WHEN CHRISTINE Lagarde launched her bid to be the new head of the IMF last week, she declared that she would bring to the job all her “experience as a lawyer, a minister, a manager and a woman”.
The first three strands of her experience are self-explanatory – and formidable. But what did Lagarde mean by the fourth? What exactly is her experience as a woman? And how does it make her a better candidate for a job that involves flying round the world rescuing countries that are going down the financial plughole?
The most obvious thing that sorts out a woman’s experience from a man’s is that women bear children. On two occasions, Lagarde has spent the best part of a year with a growing lump in her abdomen and then endured the tricky business of getting it out. For most women this is a very big deal, although it’s not obvious how such an experience sets anyone up for running the IMF.
As children grow up, however, a mother (or, in truth, a father) can find herself doling out pocket money. Human nature being what it is, this often gets blown instantly on sweets, leaving nothing to spend on, say, a sibling’s birthday present. The mother then faces the tricky decision of whether to bail the child out and what conditions to impose on any loan extended.
I can see that dealing with such dilemmas could be relevant to a future head of the IMF, the only difference being one of degree: a greater number of countries requiring rather larger sums.

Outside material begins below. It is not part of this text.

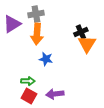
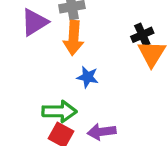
green arrow: (28, 81) -> (59, 111), size x1.5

Beyond that, I am struggling to see how Lagarde’s experience as a woman is going to help. It is possible, however, that her female personality traits may come to the rescue. Women are popularly supposed to be more chary of risk than men and therefore to make safer leaders. Indeed, it may have been Dominique Strauss-Kahn’s wild appetite for risk-taking that did for him.
But this theory about women having a steadier hand on the tiller – much vaunted when Lehman Brothers went under and all sorts of people insisted that Lehman Sisters would have remained afloat – is not altogether borne out by the facts.
Last month, I went to a seminar at which Renee Adams of the University of Queensland gave a paper showing that the women who get to the top aren’t remotely risk-averse – even though the woman in the street may be.
She studied a big group of female Swedish company directors and found that they appeared to be more gung-ho about risk, not merely more than the average woman, but more than their male boardroom colleagues.
However, there is another piece of academic research I came across last week that could be used to help Lagarde’s case.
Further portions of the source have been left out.